• **Task to complete**:
For the data that follows, give the number of lines in which "Configurar" appears. Add nothing to it.

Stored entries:
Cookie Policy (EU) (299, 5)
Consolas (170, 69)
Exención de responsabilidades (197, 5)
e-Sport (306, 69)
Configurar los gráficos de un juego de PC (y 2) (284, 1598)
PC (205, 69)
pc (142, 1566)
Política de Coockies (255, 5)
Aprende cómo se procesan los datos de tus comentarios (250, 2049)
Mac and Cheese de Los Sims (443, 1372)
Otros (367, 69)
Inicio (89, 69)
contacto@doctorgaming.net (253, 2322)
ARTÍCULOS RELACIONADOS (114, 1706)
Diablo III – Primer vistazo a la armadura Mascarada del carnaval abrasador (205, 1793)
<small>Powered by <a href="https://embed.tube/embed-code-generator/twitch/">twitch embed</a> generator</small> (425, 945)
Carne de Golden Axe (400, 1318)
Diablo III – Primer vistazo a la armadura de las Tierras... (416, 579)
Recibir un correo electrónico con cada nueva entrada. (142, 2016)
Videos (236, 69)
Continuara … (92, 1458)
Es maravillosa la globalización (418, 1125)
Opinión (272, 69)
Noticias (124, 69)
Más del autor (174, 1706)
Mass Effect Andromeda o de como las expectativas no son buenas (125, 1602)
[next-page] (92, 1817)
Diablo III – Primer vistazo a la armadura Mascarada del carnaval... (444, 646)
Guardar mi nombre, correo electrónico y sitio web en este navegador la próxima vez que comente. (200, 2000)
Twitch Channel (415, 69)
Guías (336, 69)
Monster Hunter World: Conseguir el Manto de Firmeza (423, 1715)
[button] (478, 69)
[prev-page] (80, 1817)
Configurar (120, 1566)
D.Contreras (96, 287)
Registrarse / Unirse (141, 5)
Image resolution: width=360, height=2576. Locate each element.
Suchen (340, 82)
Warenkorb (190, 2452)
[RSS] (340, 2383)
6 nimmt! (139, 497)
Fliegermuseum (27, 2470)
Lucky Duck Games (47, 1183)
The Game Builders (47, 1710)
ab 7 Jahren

• **Answer to this problem**:
2